Kannattaa karpata näön vuoksi.https://jamanetwork.com/journals/jamaop ... le/2786928
December 2, 2021
Ocular Sequelae in a Population-Based Cohort of Youth Diagnosed With Diabetes During a 50-Year Period
Patricia Bai, BA1; Andrew J. Barkmeier, MD2; David O. Hodge, MS3; et al Brian G. Mohney, MD2
JAMA Ophthalmol. Published online December 2, 2021. doi:10.1001/jamaophthalmol.2021.5052
Question What is the risk of ocular sequelae with diabetes diagnosed in childhood?
Findings In this cohort study of 525 youth (aged <22 years), the risk of diabetic retinopathy was 88% greater in those with type 2 diabetes (T2D) compared with those with type 1 diabetes (T1D) within the first 15 years of disease. Similarly, risk of developing proliferative diabetic retinopathy or requiring pars plana vitrectomy was greater in T2D than T1D.

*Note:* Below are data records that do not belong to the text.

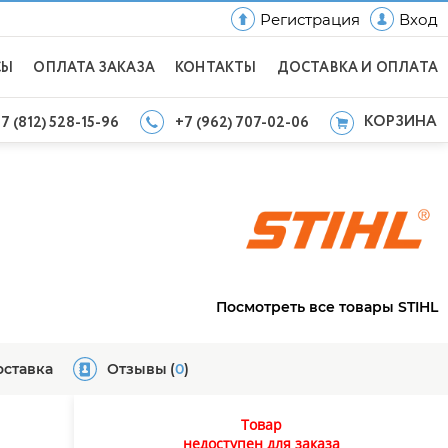
Регистрация
Вход
СЫ
ОПЛАТА ЗАКАЗА
КОНТАКТЫ
ДОСТАВКА И ОПЛАТА
КОРЗИНА
7 (812) 528-15-96
+7 (962) 707-02-06
Посмотреть все товары STIHL
оставка
Отзывы
(
0
)
Товар
недоступен для заказа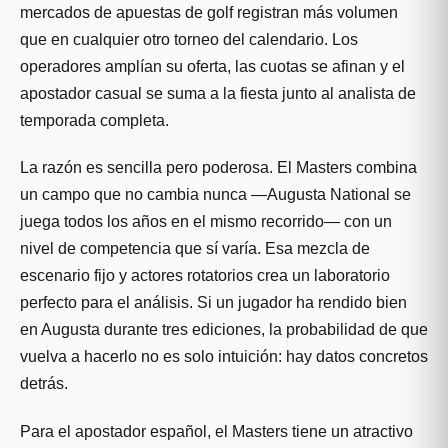
mercados de apuestas de golf registran más volumen
que en cualquier otro torneo del calendario. Los
operadores amplían su oferta, las cuotas se afinan y el
apostador casual se suma a la fiesta junto al analista de
temporada completa.
La razón es sencilla pero poderosa. El Masters combina
un campo que no cambia nunca —Augusta National se
juega todos los años en el mismo recorrido— con un
nivel de competencia que sí varía. Esa mezcla de
escenario fijo y actores rotatorios crea un laboratorio
perfecto para el análisis. Si un jugador ha rendido bien
en Augusta durante tres ediciones, la probabilidad de que
vuelva a hacerlo no es solo intuición: hay datos concretos
detrás.
Para el apostador español, el Masters tiene un atractivo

Meaning These findings suggest that children with T2D have a higher risk of developing retinopathy than those with T1D, potentially requiring earlier surveillance and intervention to prevent vision-threatening complications.

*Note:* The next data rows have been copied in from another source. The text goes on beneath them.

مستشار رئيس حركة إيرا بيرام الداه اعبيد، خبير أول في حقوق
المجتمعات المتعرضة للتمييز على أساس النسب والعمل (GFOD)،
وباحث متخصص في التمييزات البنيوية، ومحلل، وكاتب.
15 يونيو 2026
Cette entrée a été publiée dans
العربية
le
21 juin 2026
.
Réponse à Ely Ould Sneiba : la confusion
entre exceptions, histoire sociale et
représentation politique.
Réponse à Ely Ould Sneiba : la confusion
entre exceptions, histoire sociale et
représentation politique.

Importance Despite the increasing prevalence of type 2 diabetes (T2D) diagnosed in childhood, little is known about the natural history of ocular sequelae in youth-onset T2D compared with type 1 diabetes (T1D).
Objective To assess the risk of developing diabetes-associated ocular complications among youth diagnosed with diabetes.
Design, Setting, and Participants This retrospective, population-based medical record review included all residents of Olmsted County, Minnesota (95.7% White in 1990), diagnosed with diabetes at younger than 22 years (hereinafter referred to as children) from January 1, 1970, through December 31, 2019.
Main Outcomes and Measures Risk of developing ocular complications over time.
Results Among 1362 individuals with a diagnostic code of diabetes, medical record reviews confirmed a diagnosis of T1D or T2D in 606 children, of whom 525 (86.6%) underwent at least 1 eye examination (mean [SD] age at diabetes diagnosis, 12.1 [5.4] years; 264 [50.3%] male). Diabetes-associated ocular complications occurred in 147 of the 461 children (31.2%) with T1D and in 17 of the 64 children (26.6%) with T2D. The hazard ratio illustrating the risk between T2D and T1D rates was 1.88 (95% CI, 1.13-3.12; P = .02) for developing any diabetic retinopathy (nonproliferative or greater), 2.33 (95% CI, 0.99-5.50; P = .048) for proliferative diabetic retinopathy, 1.49 (95% CI, 0.46-4.89; P = .50) for diabetic macular edema, 2.43 (95% CI, 0.54-11.07; P = .24) for a visually significant cataract, and 4.06 (95% CI, 1.34-12.33; P = .007) for requiring pars plana vitrectomy by 15 years after the diagnosis of diabetes.
Conclusions and Relevance Diabetic retinopathy, proliferative diabetic retinopathy, and the need for pars plana vitrectomy occurred within a shorter diabetes duration for children with T2D compared with T1D in this population-based cohort. Children with T2D had almost twice the risk of developing retinopathy compared with those with T1D. These findings suggest that to prevent serious ocular complications, children with T2D may require ophthalmoscopic evaluations at least as frequently as or more frequently than children with T1D.